YOUR ASSIGNMENT: Beginning at the top of the entries below, retype each line exactly until the line containing "verir. Ayrıca yürüyüş" has been written out; include no pictures and no later lines.

== DATA RECORDS ==

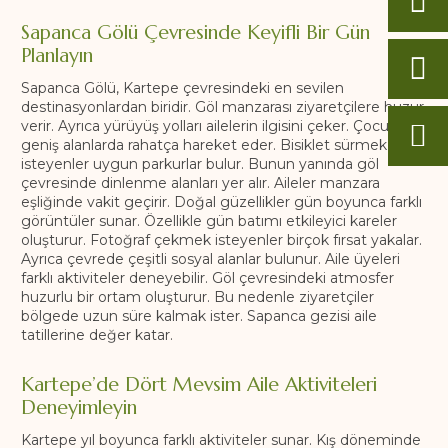
Sapanca Gölü Çevresinde Keyifli Bir Gün
Planlayın
Sapanca Gölü, Kartepe çevresindeki en sevilen
destinasyonlardan biridir. Göl manzarası ziyaretçilere huzur
verir. Ayrıca yürüyüş yolları ailelerin ilgisini çeker. Çocuklar
geniş alanlarda rahatça hareket eder. Bisiklet sürmek
isteyenler uygun parkurlar bulur. Bunun yanında göl
çevresinde dinlenme alanları yer alır. Aileler manzara
eşliğinde vakit geçirir. Doğal güzellikler gün boyunca farklı
görüntüler sunar. Özellikle gün batımı etkileyici kareler
oluşturur. Fotoğraf çekmek isteyenler birçok fırsat yakalar.
Ayrıca çevrede çeşitli sosyal alanlar bulunur. Aile üyeleri
farklı aktiviteler deneyebilir. Göl çevresindeki atmosfer
huzurlu bir ortam oluşturur. Bu nedenle ziyaretçiler
bölgede uzun süre kalmak ister. Sapanca gezisi aile
tatillerine değer katar.
Kartepe’de Dört Mevsim Aile Aktiviteleri
Deneyimleyin
Kartepe yıl boyunca farklı aktiviteler sunar. Kış döneminde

===

TASK SOLUTION:
Sapanca Gölü Çevresinde Keyifli Bir Gün
Planlayın
Sapanca Gölü, Kartepe çevresindeki en sevilen
destinasyonlardan biridir. Göl manzarası ziyaretçilere huzur
verir. Ayrıca yürüyüş yolları ailelerin ilgisini çeker. Çocuklar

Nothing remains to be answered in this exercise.